Project Seminar I:
Subcultures are created by doing something different than the norm and being unashamed to do so, despite opposition. During the early years of the the punk and alternative community, you didn’t usually see persons of color in the mix. Fast forward to the early 2000s, James Spooner, created a documentary entitled ‘Afropunk’ which highlighted people of color in the punk world, enjoying the music, fashion and liberal political ideals. After the documentary aired and the creation of the Afropunk site and music festival, media outlets were quick to jump on the bandwagon and report on the resurgence of pop culture’s “newest trend”. The irony of the ‘underground resurgence’ of blacks in punk culture is that punk and rock music got its roots from R&B, blues and gospel music which derived from early black culture. To me, there was never a resurgence. In my experience, there have always been people of color that didn’t listen to what they were “supposed to.” It may just have remained underground due to outside culture deeming hip-hop, rap and R&B being ‘black music’ and rock, punk and pop being ‘white music.’

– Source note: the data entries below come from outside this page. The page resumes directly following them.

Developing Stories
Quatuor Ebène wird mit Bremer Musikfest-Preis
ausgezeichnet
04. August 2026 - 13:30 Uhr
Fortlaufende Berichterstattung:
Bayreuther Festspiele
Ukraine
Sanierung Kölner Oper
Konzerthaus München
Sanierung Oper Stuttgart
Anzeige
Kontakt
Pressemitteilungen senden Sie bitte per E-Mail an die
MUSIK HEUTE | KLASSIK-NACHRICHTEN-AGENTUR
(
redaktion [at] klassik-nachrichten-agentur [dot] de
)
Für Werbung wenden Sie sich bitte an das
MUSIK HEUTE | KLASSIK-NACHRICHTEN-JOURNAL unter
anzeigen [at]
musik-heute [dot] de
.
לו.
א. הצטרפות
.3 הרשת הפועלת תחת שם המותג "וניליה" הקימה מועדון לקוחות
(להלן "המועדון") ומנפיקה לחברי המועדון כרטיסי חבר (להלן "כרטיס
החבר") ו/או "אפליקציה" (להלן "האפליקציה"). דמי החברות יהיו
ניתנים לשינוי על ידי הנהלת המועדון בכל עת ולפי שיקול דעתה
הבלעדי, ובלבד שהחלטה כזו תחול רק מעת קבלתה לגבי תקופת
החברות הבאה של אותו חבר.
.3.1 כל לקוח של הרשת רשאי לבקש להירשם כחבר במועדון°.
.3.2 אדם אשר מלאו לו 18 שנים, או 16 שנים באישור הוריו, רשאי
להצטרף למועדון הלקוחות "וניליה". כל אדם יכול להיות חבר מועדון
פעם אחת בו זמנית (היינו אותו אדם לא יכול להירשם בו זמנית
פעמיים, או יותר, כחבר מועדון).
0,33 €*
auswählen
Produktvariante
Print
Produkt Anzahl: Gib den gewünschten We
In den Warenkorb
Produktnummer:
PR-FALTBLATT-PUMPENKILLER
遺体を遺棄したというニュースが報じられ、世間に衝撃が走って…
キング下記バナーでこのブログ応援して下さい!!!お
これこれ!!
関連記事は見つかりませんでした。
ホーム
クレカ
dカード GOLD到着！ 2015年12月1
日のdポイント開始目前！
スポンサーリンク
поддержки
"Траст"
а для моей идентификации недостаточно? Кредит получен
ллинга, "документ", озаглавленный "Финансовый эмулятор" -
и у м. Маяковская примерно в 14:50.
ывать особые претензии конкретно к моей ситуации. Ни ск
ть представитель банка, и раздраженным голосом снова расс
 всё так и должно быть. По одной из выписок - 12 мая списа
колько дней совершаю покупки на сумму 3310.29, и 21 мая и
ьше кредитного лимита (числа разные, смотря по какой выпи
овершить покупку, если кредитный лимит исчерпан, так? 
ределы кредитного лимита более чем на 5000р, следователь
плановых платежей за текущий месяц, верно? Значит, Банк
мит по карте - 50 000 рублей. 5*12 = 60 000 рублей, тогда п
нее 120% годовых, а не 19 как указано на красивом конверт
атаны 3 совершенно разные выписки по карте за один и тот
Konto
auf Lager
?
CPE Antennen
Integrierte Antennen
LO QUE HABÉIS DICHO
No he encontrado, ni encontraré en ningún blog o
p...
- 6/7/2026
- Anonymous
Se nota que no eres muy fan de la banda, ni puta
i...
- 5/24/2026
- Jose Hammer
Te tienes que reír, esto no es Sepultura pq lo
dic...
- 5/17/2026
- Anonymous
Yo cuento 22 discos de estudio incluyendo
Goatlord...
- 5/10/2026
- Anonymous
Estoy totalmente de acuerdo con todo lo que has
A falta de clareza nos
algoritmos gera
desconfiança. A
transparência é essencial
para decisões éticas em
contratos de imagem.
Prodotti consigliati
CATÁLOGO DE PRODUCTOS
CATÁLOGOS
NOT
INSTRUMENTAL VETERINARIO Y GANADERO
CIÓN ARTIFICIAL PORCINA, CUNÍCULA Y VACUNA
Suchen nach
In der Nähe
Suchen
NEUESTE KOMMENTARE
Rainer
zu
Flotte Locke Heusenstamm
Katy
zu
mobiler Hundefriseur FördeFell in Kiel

I have chosen the alternative fashion in the Afropunk movement as the theme for my series because of my introduction to the Afropunk festival and culture through the media in recent months. I loved how afrocentric the festival had come to be. At the same time I appreciated its roots in the punk culture, as well as how the two blend together in this community. I felt strongly about using my roots in the realm of fashion to do beautiful studio photographs of the range of hair colors, body modifications and clothing choices of those that are punk or alternative. I tried to pull out the personality of these individuals as well as their connection to the subculture, whether they identify as Afropunk, black alternative or neither. Overall, my series has educated and opened my eyes to a subculture that sparked my interest and has given me a community that I feel I could belong to.